### Exercise input

-=-=-=-=-

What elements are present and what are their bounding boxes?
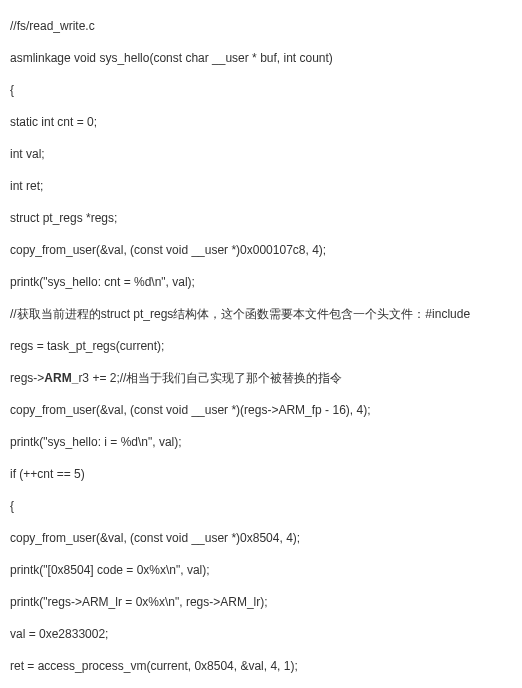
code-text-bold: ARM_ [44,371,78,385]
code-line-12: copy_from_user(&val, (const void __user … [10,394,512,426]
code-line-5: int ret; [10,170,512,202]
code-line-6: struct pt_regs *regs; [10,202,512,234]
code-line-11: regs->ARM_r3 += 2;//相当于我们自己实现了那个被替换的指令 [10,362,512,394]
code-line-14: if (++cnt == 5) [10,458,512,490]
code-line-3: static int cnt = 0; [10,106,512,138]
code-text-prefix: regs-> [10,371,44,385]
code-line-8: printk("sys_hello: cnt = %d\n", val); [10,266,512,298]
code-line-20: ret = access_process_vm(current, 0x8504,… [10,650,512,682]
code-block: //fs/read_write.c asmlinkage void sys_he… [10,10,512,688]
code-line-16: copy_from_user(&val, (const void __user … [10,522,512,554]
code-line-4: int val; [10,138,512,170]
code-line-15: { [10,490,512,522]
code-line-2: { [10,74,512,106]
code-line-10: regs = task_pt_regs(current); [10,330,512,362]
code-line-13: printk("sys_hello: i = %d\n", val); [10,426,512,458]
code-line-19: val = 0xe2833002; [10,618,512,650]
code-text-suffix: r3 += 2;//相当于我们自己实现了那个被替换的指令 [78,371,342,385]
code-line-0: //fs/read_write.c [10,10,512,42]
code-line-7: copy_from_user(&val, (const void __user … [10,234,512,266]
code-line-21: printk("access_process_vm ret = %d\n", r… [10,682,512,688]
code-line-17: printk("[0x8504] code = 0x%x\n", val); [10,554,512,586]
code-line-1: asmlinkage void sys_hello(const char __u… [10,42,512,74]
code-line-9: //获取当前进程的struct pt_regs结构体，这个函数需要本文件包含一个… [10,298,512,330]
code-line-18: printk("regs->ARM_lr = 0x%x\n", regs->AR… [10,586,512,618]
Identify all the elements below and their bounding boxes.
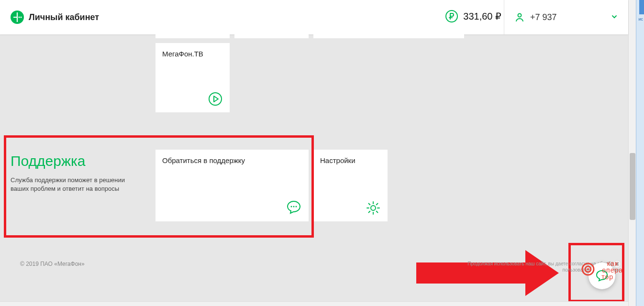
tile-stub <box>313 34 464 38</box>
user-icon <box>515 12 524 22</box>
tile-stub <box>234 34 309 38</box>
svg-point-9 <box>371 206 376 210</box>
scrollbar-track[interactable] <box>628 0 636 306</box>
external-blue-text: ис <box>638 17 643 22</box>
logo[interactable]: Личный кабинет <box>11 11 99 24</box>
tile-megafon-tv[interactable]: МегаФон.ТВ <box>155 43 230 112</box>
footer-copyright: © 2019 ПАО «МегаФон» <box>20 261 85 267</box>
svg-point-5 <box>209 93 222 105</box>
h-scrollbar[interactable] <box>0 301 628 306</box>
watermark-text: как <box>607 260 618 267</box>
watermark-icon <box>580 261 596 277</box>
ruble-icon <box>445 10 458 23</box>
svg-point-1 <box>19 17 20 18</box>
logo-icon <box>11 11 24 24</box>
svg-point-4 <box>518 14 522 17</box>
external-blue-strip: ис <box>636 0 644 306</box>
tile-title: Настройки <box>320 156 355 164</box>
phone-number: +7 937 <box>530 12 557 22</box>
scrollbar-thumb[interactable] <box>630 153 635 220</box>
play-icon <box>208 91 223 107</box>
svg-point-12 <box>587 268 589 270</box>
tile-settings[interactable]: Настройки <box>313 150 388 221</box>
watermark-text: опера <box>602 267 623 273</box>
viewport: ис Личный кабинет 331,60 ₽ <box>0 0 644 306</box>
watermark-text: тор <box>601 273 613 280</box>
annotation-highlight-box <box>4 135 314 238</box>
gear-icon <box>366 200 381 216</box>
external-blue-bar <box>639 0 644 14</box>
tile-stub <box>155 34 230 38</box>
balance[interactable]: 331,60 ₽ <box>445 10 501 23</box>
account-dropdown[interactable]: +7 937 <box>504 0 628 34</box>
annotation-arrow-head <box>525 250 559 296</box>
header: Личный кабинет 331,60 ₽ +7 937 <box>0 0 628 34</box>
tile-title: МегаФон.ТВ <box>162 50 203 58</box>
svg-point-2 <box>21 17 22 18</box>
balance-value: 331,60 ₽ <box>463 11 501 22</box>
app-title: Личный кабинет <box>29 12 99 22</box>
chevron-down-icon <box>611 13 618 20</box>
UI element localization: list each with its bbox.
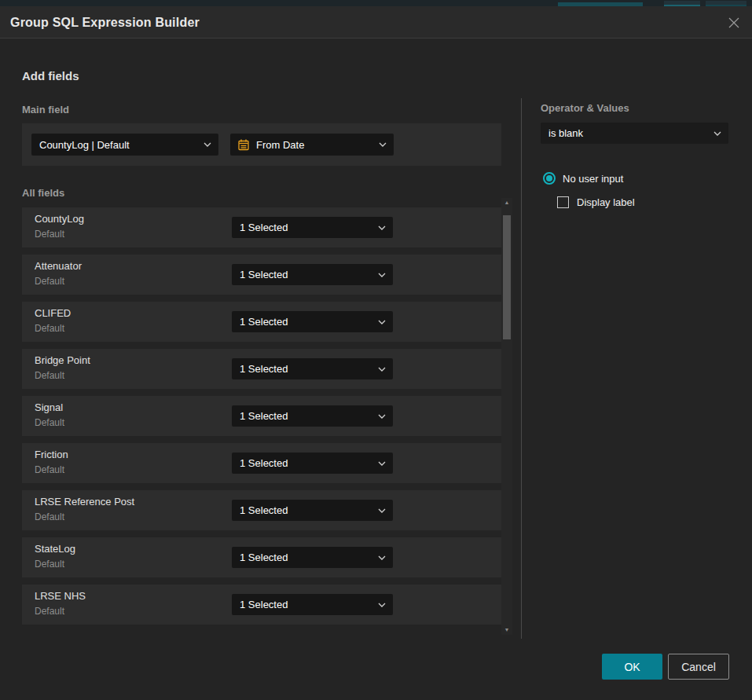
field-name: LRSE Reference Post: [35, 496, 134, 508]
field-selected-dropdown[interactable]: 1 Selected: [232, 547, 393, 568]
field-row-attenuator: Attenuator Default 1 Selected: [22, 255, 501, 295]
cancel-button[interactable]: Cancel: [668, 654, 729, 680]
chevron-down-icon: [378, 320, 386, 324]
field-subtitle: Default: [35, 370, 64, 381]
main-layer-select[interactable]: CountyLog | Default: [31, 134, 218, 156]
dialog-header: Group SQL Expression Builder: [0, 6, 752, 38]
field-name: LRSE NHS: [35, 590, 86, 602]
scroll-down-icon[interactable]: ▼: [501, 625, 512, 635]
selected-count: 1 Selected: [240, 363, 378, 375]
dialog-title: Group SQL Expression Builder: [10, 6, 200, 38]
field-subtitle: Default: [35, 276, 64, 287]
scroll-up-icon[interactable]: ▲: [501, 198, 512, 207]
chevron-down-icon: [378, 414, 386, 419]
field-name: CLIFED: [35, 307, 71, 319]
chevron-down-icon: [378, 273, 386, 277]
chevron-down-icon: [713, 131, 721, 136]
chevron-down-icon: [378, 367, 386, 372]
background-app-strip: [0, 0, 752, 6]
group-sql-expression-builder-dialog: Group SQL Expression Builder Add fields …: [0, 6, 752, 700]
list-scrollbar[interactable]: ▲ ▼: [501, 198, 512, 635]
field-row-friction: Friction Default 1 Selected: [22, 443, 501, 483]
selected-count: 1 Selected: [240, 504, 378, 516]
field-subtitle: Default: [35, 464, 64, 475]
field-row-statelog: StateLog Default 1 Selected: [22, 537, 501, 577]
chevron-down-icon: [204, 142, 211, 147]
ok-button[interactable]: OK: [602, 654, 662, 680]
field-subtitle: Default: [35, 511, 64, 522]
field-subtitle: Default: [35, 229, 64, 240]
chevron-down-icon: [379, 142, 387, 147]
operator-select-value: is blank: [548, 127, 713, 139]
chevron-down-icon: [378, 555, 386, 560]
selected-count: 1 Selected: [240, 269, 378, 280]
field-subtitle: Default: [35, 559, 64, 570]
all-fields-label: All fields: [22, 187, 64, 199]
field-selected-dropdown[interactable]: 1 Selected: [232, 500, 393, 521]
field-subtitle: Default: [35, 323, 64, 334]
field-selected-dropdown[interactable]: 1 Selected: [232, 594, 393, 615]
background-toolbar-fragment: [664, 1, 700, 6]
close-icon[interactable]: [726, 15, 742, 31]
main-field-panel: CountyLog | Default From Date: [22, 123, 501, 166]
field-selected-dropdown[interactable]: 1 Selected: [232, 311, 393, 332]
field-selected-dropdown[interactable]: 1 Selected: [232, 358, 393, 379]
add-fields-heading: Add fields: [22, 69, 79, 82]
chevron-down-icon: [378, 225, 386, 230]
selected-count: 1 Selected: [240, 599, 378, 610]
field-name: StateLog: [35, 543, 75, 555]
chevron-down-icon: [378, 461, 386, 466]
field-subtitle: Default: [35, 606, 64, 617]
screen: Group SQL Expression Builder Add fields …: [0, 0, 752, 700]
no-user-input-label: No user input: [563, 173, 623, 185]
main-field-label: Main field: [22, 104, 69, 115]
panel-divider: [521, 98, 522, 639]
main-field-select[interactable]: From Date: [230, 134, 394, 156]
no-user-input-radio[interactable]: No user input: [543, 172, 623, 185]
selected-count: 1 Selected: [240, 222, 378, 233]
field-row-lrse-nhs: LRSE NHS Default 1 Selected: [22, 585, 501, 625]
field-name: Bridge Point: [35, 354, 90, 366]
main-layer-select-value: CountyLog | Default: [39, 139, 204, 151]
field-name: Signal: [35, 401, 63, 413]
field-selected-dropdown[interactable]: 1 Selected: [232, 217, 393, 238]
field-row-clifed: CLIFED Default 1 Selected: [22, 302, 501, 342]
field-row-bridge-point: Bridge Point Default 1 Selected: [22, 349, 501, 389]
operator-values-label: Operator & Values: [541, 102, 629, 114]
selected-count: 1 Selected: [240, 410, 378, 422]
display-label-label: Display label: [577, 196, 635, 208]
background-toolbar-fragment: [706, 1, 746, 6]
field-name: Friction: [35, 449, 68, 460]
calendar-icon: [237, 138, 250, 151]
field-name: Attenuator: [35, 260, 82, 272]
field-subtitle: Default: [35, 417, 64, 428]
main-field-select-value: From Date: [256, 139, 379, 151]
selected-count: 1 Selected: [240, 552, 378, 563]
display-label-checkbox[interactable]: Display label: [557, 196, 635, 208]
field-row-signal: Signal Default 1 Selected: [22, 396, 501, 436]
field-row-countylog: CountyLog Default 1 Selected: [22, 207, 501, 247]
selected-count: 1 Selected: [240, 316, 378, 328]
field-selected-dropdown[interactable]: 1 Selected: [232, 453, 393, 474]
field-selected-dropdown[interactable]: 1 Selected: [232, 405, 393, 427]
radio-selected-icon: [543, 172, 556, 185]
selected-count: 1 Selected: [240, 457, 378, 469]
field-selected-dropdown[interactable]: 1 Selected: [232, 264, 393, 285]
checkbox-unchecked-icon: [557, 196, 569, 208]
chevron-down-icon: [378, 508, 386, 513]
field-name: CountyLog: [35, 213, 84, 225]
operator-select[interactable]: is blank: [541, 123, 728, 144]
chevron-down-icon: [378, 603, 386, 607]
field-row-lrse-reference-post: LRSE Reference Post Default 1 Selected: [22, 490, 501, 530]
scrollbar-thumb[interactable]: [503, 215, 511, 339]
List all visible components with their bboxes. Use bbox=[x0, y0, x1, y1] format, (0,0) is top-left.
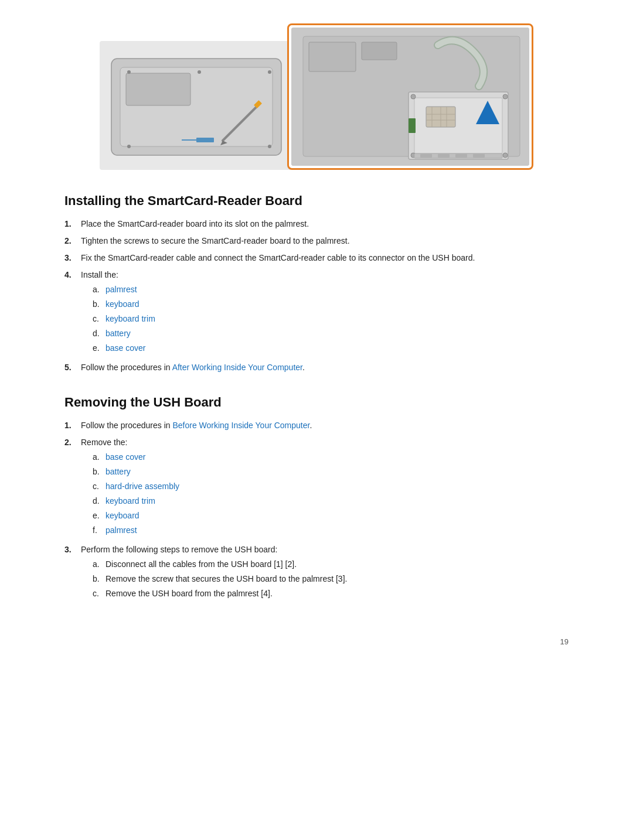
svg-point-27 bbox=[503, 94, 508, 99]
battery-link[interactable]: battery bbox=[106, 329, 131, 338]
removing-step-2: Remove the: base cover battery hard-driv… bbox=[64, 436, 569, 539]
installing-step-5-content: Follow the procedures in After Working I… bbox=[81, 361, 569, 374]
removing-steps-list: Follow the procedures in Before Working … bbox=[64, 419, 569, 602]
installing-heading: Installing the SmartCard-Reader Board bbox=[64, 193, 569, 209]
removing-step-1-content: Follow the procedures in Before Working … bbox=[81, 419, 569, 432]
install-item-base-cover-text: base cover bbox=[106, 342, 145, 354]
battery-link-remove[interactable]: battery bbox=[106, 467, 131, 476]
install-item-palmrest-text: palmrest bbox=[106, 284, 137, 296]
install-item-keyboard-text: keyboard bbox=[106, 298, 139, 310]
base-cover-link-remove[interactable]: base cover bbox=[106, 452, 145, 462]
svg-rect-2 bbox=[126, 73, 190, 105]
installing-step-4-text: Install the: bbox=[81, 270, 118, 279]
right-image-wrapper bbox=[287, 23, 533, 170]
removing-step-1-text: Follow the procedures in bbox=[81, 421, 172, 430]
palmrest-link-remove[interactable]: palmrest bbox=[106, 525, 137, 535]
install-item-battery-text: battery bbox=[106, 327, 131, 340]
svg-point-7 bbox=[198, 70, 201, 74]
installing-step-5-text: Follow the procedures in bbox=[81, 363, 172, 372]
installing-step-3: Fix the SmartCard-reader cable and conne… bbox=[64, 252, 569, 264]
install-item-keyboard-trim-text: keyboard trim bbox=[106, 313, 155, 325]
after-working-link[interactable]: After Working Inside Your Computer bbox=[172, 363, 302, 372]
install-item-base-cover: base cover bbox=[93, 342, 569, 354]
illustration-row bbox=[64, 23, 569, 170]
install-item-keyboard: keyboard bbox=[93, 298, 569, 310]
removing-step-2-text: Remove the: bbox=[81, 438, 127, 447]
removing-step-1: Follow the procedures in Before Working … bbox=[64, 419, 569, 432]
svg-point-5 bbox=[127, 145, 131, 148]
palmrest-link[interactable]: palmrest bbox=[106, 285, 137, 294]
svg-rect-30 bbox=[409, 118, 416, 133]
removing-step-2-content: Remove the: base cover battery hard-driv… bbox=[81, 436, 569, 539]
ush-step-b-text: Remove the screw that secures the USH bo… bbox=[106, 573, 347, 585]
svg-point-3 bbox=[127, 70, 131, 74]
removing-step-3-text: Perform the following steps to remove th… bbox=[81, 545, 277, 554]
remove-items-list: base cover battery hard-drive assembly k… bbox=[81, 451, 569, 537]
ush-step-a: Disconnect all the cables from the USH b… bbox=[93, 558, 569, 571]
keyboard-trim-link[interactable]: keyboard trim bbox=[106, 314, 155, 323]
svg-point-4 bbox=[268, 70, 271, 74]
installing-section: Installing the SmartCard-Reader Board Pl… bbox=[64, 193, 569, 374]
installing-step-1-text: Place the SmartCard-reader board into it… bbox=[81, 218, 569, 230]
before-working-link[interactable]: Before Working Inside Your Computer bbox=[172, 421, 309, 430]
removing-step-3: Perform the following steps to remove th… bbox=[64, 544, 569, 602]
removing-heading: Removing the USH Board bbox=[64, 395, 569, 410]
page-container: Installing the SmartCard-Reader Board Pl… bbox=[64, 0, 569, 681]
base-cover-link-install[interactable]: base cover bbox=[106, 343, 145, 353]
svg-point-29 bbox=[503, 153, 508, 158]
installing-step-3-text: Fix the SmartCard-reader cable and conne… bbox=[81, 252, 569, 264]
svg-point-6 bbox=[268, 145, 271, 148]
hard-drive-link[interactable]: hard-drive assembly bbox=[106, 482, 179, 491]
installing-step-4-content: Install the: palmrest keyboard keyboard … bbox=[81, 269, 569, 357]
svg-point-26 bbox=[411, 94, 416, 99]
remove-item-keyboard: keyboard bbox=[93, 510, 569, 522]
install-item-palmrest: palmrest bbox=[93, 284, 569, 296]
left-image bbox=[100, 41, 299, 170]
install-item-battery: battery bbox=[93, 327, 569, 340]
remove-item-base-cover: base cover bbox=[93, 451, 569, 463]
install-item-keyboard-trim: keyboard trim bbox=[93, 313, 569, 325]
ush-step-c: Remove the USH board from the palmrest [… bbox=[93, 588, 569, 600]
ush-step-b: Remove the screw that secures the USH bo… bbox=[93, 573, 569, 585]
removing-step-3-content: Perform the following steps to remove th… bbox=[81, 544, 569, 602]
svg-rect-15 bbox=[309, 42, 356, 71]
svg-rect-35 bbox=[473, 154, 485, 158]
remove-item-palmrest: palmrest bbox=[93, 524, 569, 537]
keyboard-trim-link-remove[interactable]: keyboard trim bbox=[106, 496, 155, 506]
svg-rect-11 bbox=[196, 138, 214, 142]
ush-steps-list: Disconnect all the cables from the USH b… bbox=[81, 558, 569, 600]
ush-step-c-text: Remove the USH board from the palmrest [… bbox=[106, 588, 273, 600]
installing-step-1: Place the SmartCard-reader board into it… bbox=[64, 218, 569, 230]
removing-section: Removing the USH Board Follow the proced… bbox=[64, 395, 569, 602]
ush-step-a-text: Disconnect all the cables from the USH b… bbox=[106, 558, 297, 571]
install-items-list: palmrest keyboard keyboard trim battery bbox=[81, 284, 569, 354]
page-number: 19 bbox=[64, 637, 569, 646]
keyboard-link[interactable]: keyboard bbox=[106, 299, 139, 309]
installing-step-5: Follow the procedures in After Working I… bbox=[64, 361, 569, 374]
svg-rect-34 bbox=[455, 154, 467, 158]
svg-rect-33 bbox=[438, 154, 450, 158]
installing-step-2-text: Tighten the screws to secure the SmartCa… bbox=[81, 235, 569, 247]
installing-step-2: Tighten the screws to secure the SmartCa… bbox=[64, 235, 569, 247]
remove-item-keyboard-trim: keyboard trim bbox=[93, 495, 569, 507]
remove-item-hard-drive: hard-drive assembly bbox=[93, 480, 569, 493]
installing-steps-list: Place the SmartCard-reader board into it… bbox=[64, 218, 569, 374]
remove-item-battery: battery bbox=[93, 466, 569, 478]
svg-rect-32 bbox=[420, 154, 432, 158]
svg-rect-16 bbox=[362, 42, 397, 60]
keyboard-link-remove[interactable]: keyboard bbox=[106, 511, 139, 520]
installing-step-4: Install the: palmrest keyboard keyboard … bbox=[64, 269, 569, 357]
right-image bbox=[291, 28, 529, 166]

-=-=-=-=-

### Task objective
How many of the lines above include the string "Before"? Reply with the number by itself.

### The completed task
4